RECORDS FOR PROCESSING START

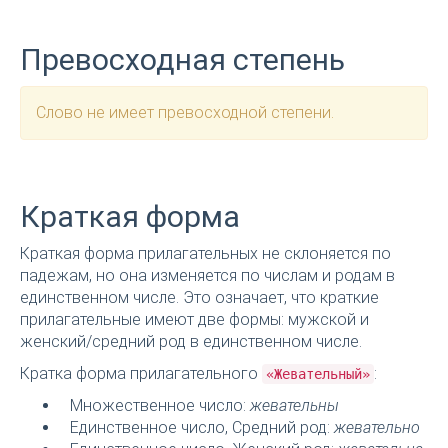
Превосходная степень
Слово не имеет превосходной степени.
Краткая форма
Краткая форма прилагательных не склоняется по
падежам, но она изменяется по числам и родам в
единственном числе. Это означает, что краткие
прилагательные имеют две формы: мужской и
женский/средний род в единственном числе.
Кратка форма прилагательного
:
«Жевательный»
Множественное число:
жевательны
Единственное число, Средний род:
жевательно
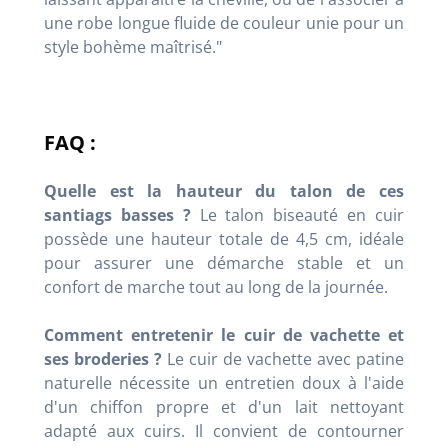
une robe longue fluide de couleur unie pour un
style bohème maîtrisé."
FAQ :
Quelle est la hauteur du talon de ces
santiags basses ?
Le talon biseauté en cuir
possède une hauteur totale de 4,5 cm, idéale
pour assurer une démarche stable et un
confort de marche tout au long de la journée.
Comment entretenir le cuir de vachette et
ses broderies ?
Le cuir de vachette avec patine
naturelle nécessite un entretien doux à l'aide
d'un chiffon propre et d'un lait nettoyant
adapté aux cuirs. Il convient de contourner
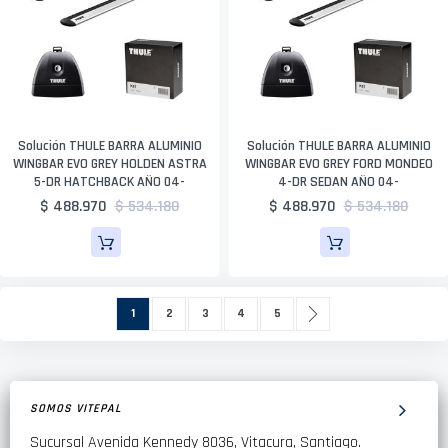
Solución THULE BARRA ALUMINIO
Solución THULE BARRA ALUMINIO
WINGBAR EVO GREY HOLDEN ASTRA
WINGBAR EVO GREY FORD MONDEO
5-DR HATCHBACK AÑO 04-
4-DR SEDAN AÑO 04-
$ 488.970
$ 534.180
$ 488.970
$ 534.180
Página
Actualmente estás leyendo página
Página
Página
Página
Página
Página
Siguiente
1
2
3
4
5
SOMOS VITEPAL
Sucursal Avenida Kennedy 8036, Vitacura, Santiago.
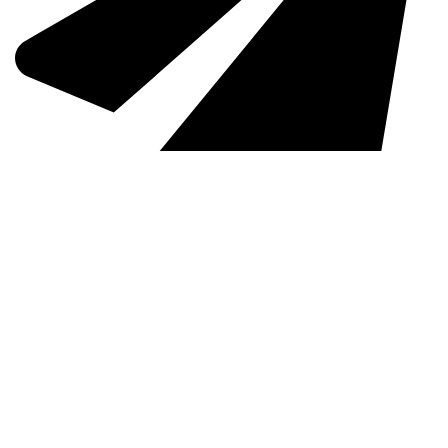
info@fusimodesto.it
Catalogo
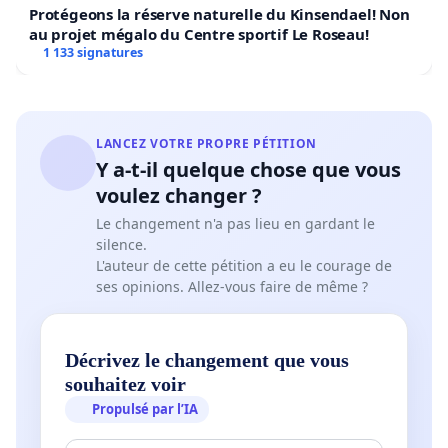
Protégeons la réserve naturelle du Kinsendael! Non
au projet mégalo du Centre sportif Le Roseau!
1 133 signatures
LANCEZ VOTRE PROPRE PÉTITION
Y a-t-il quelque chose que vous
voulez changer ?
Le changement n'a pas lieu en gardant le
silence.
L'auteur de cette pétition a eu le courage de
ses opinions. Allez-vous faire de même ?
Décrivez le changement que vous
souhaitez voir
Propulsé par l’IA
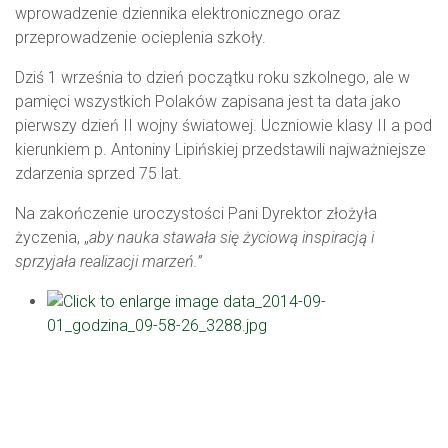
wprowadzenie dziennika elektronicznego oraz
przeprowadzenie ocieplenia szkoły.
Dziś 1 września to dzień początku roku szkolnego, ale w
pamięci wszystkich Polaków zapisana jest ta data jako
pierwszy dzień II wojny światowej. Uczniowie klasy II a pod
kierunkiem p. Antoniny Lipińskiej przedstawili najważniejsze
zdarzenia sprzed 75 lat.
Na zakończenie uroczystości Pani Dyrektor złożyła
życzenia, „
aby nauka stawała się
życiową inspiracją
i
sprzyjała realizacji marzeń.”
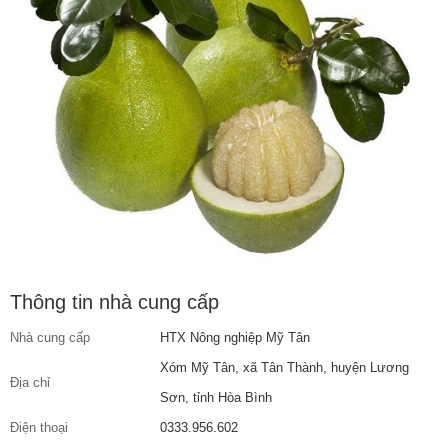
Thông tin nhà cung cấp
Nhà cung cấp
HTX Nông nghiệp Mỹ Tân
Xóm Mỹ Tân, xã Tân Thành, huyện Lương
Địa chỉ
Sơn, tỉnh Hòa Bình
Điện thoại
0333.956.602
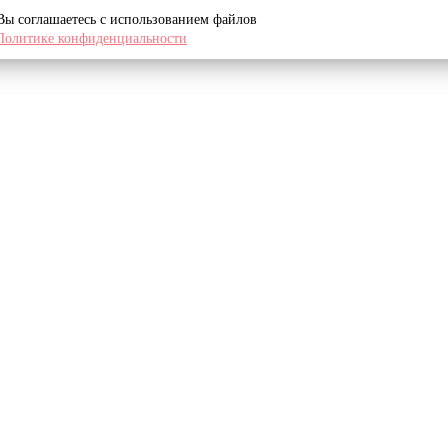
 Вы соглашаетесь с использованием файлов
Политике конфиденциальности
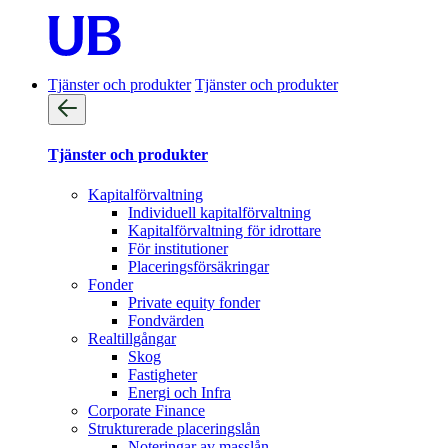
Tjänster och produkter
Tjänster och produkter
Tjänster och produkter
Kapitalförvaltning
Individuell kapitalförvaltning
Kapitalförvaltning för idrottare
För institutioner
Placeringsförsäkringar
Fonder
Private equity fonder
Fondvärden
Realtillgångar
Skog
Fastigheter
Energi och Infra
Corporate Finance
Strukturerade placeringslån
Noteringar av masslån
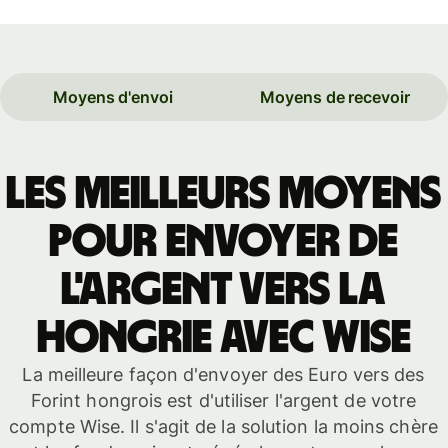
Moyens d'envoi
Moyens de recevoir
Les meilleurs moyens
pour envoyer de
l'argent vers la
Hongrie avec Wise
La meilleure façon d'envoyer des Euro vers des
Forint hongrois est d'utiliser l'argent de votre
compte Wise. Il s'agit de la solution la moins chère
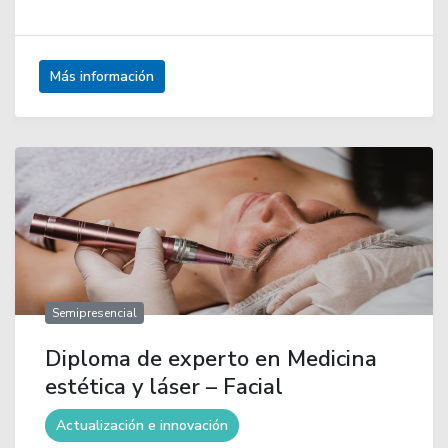
Más información
Semipresencial
Diploma de experto en Medicina
estética y láser – Facial
Actualización e innovación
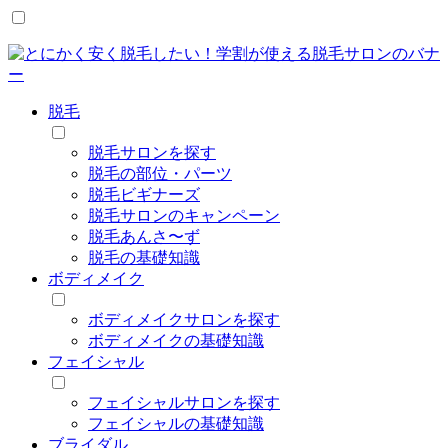
脱毛
脱毛サロンを探す
脱毛の部位・パーツ
脱毛ビギナーズ
脱毛サロンのキャンペーン
脱毛あんさ〜ず
脱毛の基礎知識
ボディメイク
ボディメイクサロンを探す
ボディメイクの基礎知識
フェイシャル
フェイシャルサロンを探す
フェイシャルの基礎知識
ブライダル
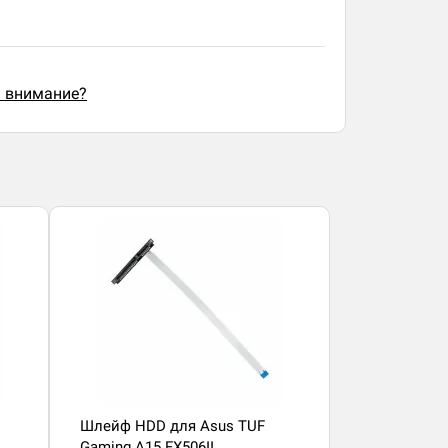
ь внимание?
Шлейф HDD для Asus TUF
Gaming A15 FX506II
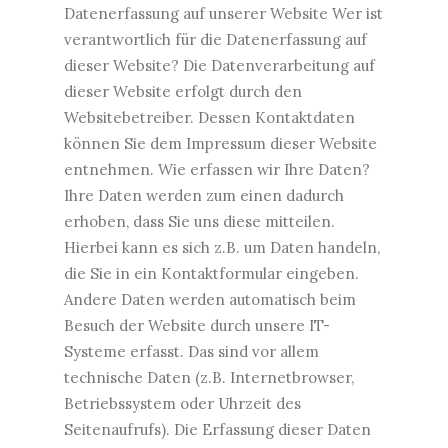
Datenerfassung auf unserer Website Wer ist
verantwortlich für die Datenerfassung auf
dieser Website? Die Datenverarbeitung auf
dieser Website erfolgt durch den
Websitebetreiber. Dessen Kontaktdaten
können Sie dem Impressum dieser Website
entnehmen. Wie erfassen wir Ihre Daten?
Ihre Daten werden zum einen dadurch
erhoben, dass Sie uns diese mitteilen.
Hierbei kann es sich z.B. um Daten handeln,
die Sie in ein Kontaktformular eingeben.
Andere Daten werden automatisch beim
Besuch der Website durch unsere IT-
Systeme erfasst. Das sind vor allem
technische Daten (z.B. Internetbrowser,
Betriebssystem oder Uhrzeit des
Seitenaufrufs). Die Erfassung dieser Daten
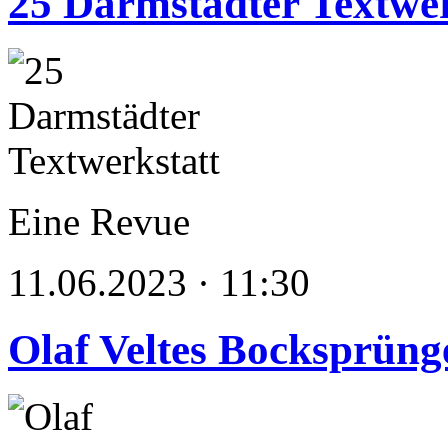
25 Darmstädter Textwer
Eine Revue
11.06.2023 · 11:30
Olaf Veltes Bocksprüng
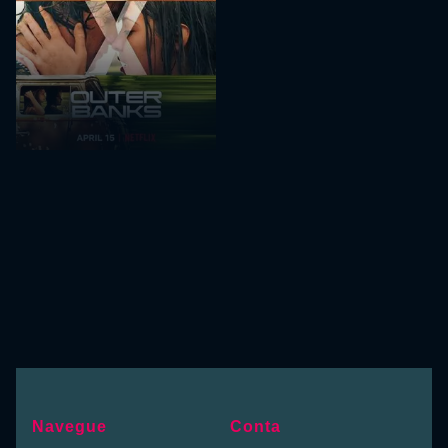
Navegue
Conta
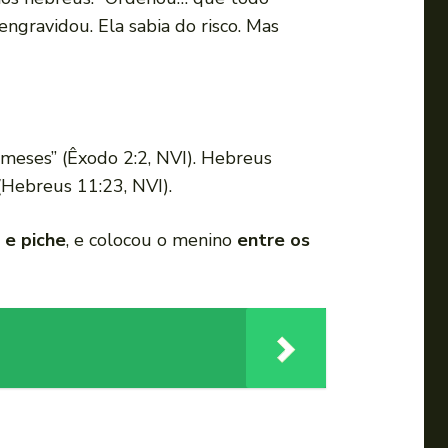
ngravidou. Ela sabia do risco. Mas
 meses” (Êxodo 2:2, NVI). Hebreus
(Hebreus 11:23, NVI).
e piche
, e colocou o menino
entre os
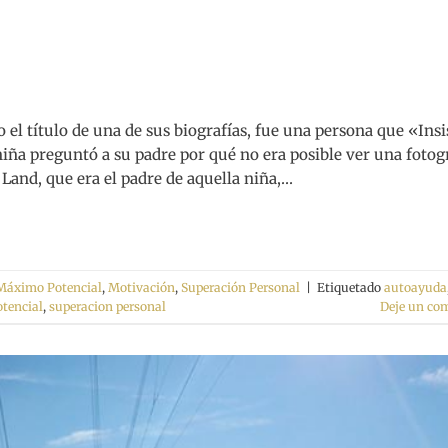
el título de una de sus biografías, fue una persona que «Insi
niña preguntó a su padre por qué no era posible ver una fotog
and, que era el padre de aquella niña,…
Máximo Potencial
,
Motivación
,
Superación Personal
|
Etiquetado
autoayuda
tencial
,
superacion personal
Deje un co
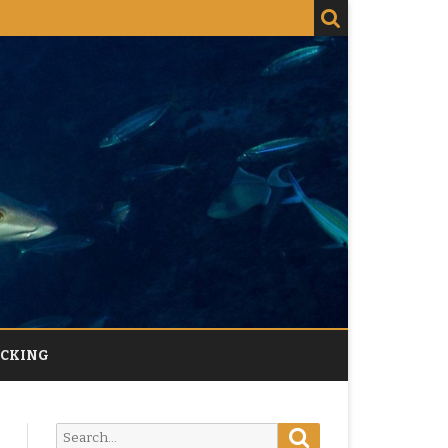
ACKING
Search
Search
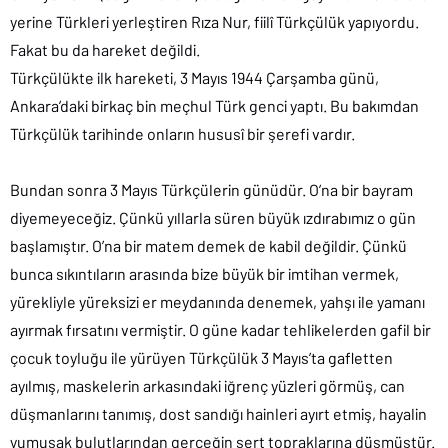
yerine Türkleri yerleştiren Rıza Nur, fiilî Türkçülük yapıyordu.
Fakat bu da hareket değildi.
Türkçülükte ilk hareketi, 3 Mayıs 1944 Çarşamba günü,
Ankara’daki birkaç bin meçhul Türk genci yaptı. Bu bakımdan
Türkçülük tarihinde onların hususî bir şerefi vardır.
Bundan sonra 3 Mayıs Türkçülerin günüdür. O’na bir bayram
diyemeyeceğiz. Çünkü yıllarla süren büyük ızdırabımız o gün
başlamıştır. O’na bir matem demek de kabil değildir. Çünkü
bunca sıkıntıların arasında bize büyük bir imtihan vermek,
yürekliyle yüreksizi er meydanında denemek, yahşı ile yamanı
ayırmak fırsatını vermiştir. O güne kadar tehlikelerden gafil bir
çocuk toyluğu ile yürüyen Türkçülük 3 Mayıs’ta gafletten
ayılmış, maskelerin arkasındaki iğrenç yüzleri görmüş, can
düşmanlarını tanımış, dost sandığı hainleri ayırt etmiş, hayalin
yumuşak bulutlarından gerçeğin sert topraklarına düşmüştür.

RECORDS FOR PROCESSING END

*EXERCISE DIRECTIONS:* Please print the entries shown above again, exactly, and skip the pictures.

*ANSWER SECTION:*
Превосходная степень
Слово не имеет превосходной степени.
Краткая форма
Краткая форма прилагательных не склоняется по
падежам, но она изменяется по числам и родам в
единственном числе. Это означает, что краткие
прилагательные имеют две формы: мужской и
женский/средний род в единственном числе.
Кратка форма прилагательного
:
«Жевательный»
Множественное число:
жевательны
Единственное число, Средний род:
жевательно
une robe longue fluide de couleur unie pour un
style bohème maîtrisé."
FAQ :
Quelle est la hauteur du talon de ces
santiags basses ?
Le talon biseauté en cuir
possède une hauteur totale de 4,5 cm, idéale
pour assurer une démarche stable et un
confort de marche tout au long de la journée.
Comment entretenir le cuir de vachette et
ses broderies ?
Le cuir de vachette avec patine
naturelle nécessite un entretien doux à l'aide
d'un chiffon propre et d'un lait nettoyant
adapté aux cuirs. Il convient de contourner
Solución THULE BARRA ALUMINIO
Solución THULE BARRA ALUMINIO
WINGBAR EVO GREY HOLDEN ASTRA
WINGBAR EVO GREY FORD MONDEO
5-DR HATCHBACK AÑO 04-
4-DR SEDAN AÑO 04-
$ 488.970
$ 534.180
$ 488.970
$ 534.180
Página
Actualmente estás leyendo página
Página
Página
Página
Página
Página
Siguiente
1
2
3
4
5
SOMOS VITEPAL
Sucursal Avenida Kennedy 8036, Vitacura, Santiago.
info@fusimodesto.it
Catalogo
Protégeons la réserve naturelle du Kinsendael! Non
au projet mégalo du Centre sportif Le Roseau!
1 133 signatures
LANCEZ VOTRE PROPRE PÉTITION
Y a-t-il quelque chose que vous
voulez changer ?
Le changement n'a pas lieu en gardant le
silence.
L'auteur de cette pétition a eu le courage de
ses opinions. Allez-vous faire de même ?
Décrivez le changement que vous
souhaitez voir
Propulsé par l’IA
wprowadzenie dziennika elektronicznego oraz
przeprowadzenie ocieplenia szkoły.
Dziś 1 września to dzień początku roku szkolnego, ale w
pamięci wszystkich Polaków zapisana jest ta data jako
pierwszy dzień II wojny światowej. Uczniowie klasy II a pod
kierunkiem p. Antoniny Lipińskiej przedstawili najważniejsze
zdarzenia sprzed 75 lat.
Na zakończenie uroczystości Pani Dyrektor złożyła
życzenia, „
aby nauka stawała się
życiową inspiracją
i
sprzyjała realizacji marzeń.”
Thông tin nhà cung cấp
Nhà cung cấp
HTX Nông nghiệp Mỹ Tân
Xóm Mỹ Tân, xã Tân Thành, huyện Lương
Địa chỉ
Sơn, tỉnh Hòa Bình
Điện thoại
0333.956.602
 Вы соглашаетесь с использованием файлов
Политике конфиденциальности
Tjänster och produkter
Tjänster och produkter
Tjänster och produkter
Kapitalförvaltning
Individuell kapitalförvaltning
Kapitalförvaltning för idrottare
För institutioner
Placeringsförsäkringar
Fonder
Private equity fonder
Fondvärden
Realtillgångar
Skog
Fastigheter
Energi och Infra
Corporate Finance
Strukturerade placeringslån
Noteringar av masslån
Moyens d'envoi
Moyens de recevoir
Les meilleurs moyens
pour envoyer de
l'argent vers la
Hongrie avec Wise
La meilleure façon d'envoyer des Euro vers des
Forint hongrois est d'utiliser l'argent de votre
compte Wise. Il s'agit de la solution la moins chère
Más información
Semipresencial
Diploma de experto en Medicina
estética y láser – Facial
Actualización e innovación
脱毛
脱毛サロンを探す
脱毛の部位・パーツ
脱毛ビギナーズ
脱毛サロンのキャンペーン
脱毛あんさ〜ず
脱毛の基礎知識
ボディメイク
ボディメイクサロンを探す
ボディメイクの基礎知識
フェイシャル
フェイシャルサロンを探す
フェイシャルの基礎知識
ブライダル
ь внимание?
Шлейф HDD для Asus TUF
Gaming A15 FX506II
Datenerfassung auf unserer Website Wer ist
verantwortlich für die Datenerfassung auf
dieser Website? Die Datenverarbeitung auf
dieser Website erfolgt durch den
Websitebetreiber. Dessen Kontaktdaten
können Sie dem Impressum dieser Website
entnehmen. Wie erfassen wir Ihre Daten?
Ihre Daten werden zum einen dadurch
erhoben, dass Sie uns diese mitteilen.
Hierbei kann es sich z.B. um Daten handeln,
die Sie in ein Kontaktformular eingeben.
Andere Daten werden automatisch beim
Besuch der Website durch unsere IT-
Systeme erfasst. Das sind vor allem
technische Daten (z.B. Internetbrowser,
Betriebssystem oder Uhrzeit des
Seitenaufrufs). Die Erfassung dieser Daten
25 Darmstädter Textwer
Eine Revue
11.06.2023 · 11:30
Olaf Veltes Bocksprüng
Navegue
Conta
ngravidou. Ela sabia do risco. Mas
 meses” (Êxodo 2:2, NVI). Hebreus
(Hebreus 11:23, NVI).
e piche
, e colocou o menino
entre os
el título de una de sus biografías, fue una persona que «Insi
niña preguntó a su padre por qué no era posible ver una fotog
and, que era el padre de aquella niña,…
Máximo Potencial
,
Motivación
,
Superación Personal
|
Etiquetado
autoayuda
tencial
,
superacion personal
Deje un co
ACKING
Search
Search
yerine Türkleri yerleştiren Rıza Nur, fiilî Türkçülük yapıyordu.
Fakat bu da hareket değildi.
Türkçülükte ilk hareketi, 3 Mayıs 1944 Çarşamba günü,
Ankara’daki birkaç bin meçhul Türk genci yaptı. Bu bakımdan
Türkçülük tarihinde onların hususî bir şerefi vardır.
Bundan sonra 3 Mayıs Türkçülerin günüdür. O’na bir bayram
diyemeyeceğiz. Çünkü yıllarla süren büyük ızdırabımız o gün
başlamıştır. O’na bir matem demek de kabil değildir. Çünkü
bunca sıkıntıların arasında bize büyük bir imtihan vermek,
yürekliyle yüreksizi er meydanında denemek, yahşı ile yamanı
ayırmak fırsatını vermiştir. O güne kadar tehlikelerden gafil bir
çocuk toyluğu ile yürüyen Türkçülük 3 Mayıs’ta gafletten
ayılmış, maskelerin arkasındaki iğrenç yüzleri görmüş, can
düşmanlarını tanımış, dost sandığı hainleri ayırt etmiş, hayalin
yumuşak bulutlarından gerçeğin sert topraklarına düşmüştür.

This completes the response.